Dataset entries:

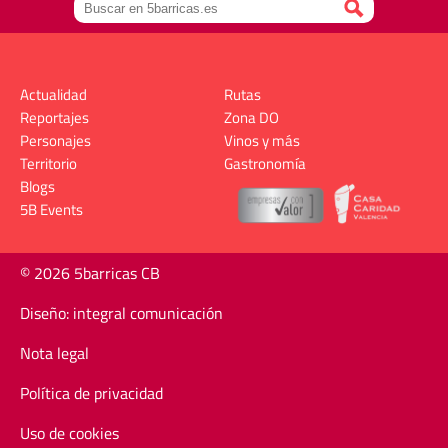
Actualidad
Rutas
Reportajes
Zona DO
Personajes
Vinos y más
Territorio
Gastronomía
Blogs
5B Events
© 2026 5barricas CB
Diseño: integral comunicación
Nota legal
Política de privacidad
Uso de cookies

* Exercise description *
Extract every line of the data exactly; pictures stay out.

* Exercise result *
Actualidad
Rutas
Reportajes
Zona DO
Personajes
Vinos y más
Territorio
Gastronomía
Blogs
5B Events
© 2026 5barricas CB
Diseño: integral comunicación
Nota legal
Política de privacidad
Uso de cookies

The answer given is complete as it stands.